March 29, 2024

Kip Mooney // Film Critic

CHRISTINE | 120 min | R
Director: Antonio Campos
Cast: Rebecca Hall, Michael C. Hall, Tracy Letts and Maria Dizzia

We may never know exactly what drove reporter Christine Chubbuck to kill herself live on the air in 1974. But CHRISTINE delves into her emotional deterioration.

An exemplary biopic, the movie isn’t totally interested in depicting events exactly how they happened. It would rather let Rebecca Hall (THE PRESTIGE) magnificently lead the way as a driven woman who won’t let anyone in no matter how hard they try.

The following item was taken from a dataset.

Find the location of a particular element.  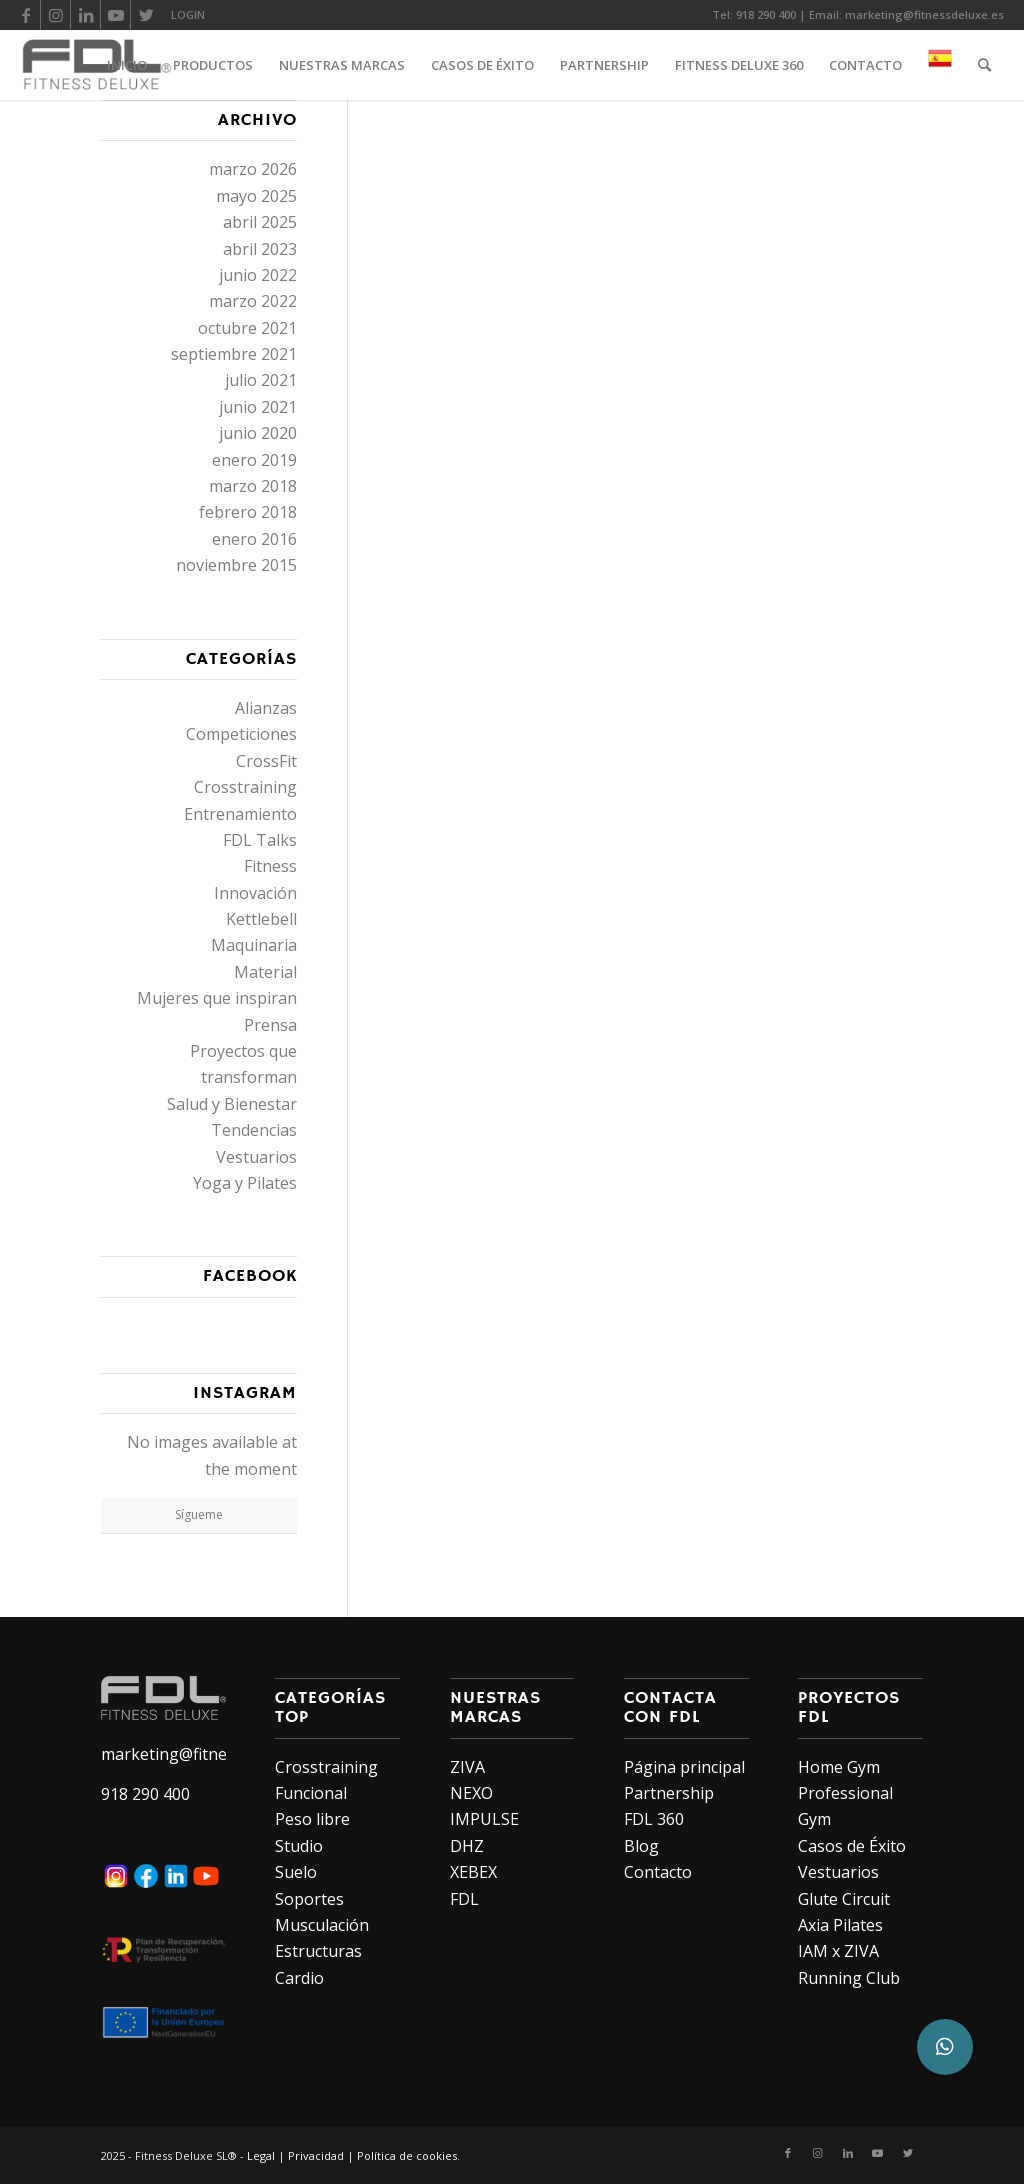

Chubbuck worked for a TV news station in Sarasota, Florida, in the early ’70s. In this movie’s version of events, she’s constantly pushing for more substantive reporting instead of ratings-driven stories about death and cute animals. Given its setting and era-appropriate fashion, CHRISTINE sometimes feels like ANCHORMAN without the laughs.

The cast is terrific across the board, including Michael C. Hall (DEXTER) as the lead anchor, Timothy Simons (VEEP) as the weatherman and Maria Dizzia (ORANGE IS THE NEW BLACK) as a camera operator. Christine has a more complicated relationship with her boss (Tracy Letts, HOMELAND) and her mom (J. Smith-Cameron, RECTIFY) and often explodes with rage at them, in contrast to the reserved if troubled person her colleagues know her as.

The film might have been better served if it had ramped up Christine’s deteriorating mental state, making it more like a thriller. Even as the respectful biopic we got, it’s still a tense if sanitized drama. There’s nothing wrong with CHRISTINE, per se, but there’s this nagging feeling it could have been something truly extraordinary. Scenes at a group therapy session and at a doctor’s office recall the gripping “audits” in THE MASTER. Little by little, people who are there to help Christine needle at the broken person underneath.

But CHRISTINE is Hall’s movie through and through. She owns the role from first frame to last. If the awards season weren’t so crowded, I think she would have a great shot at a Best Actress nomination. But CHRISTINE is such a small film that it could easily go ignored. Don’t let that happen.

CHRISTINE opens in limited release on Friday, November 4.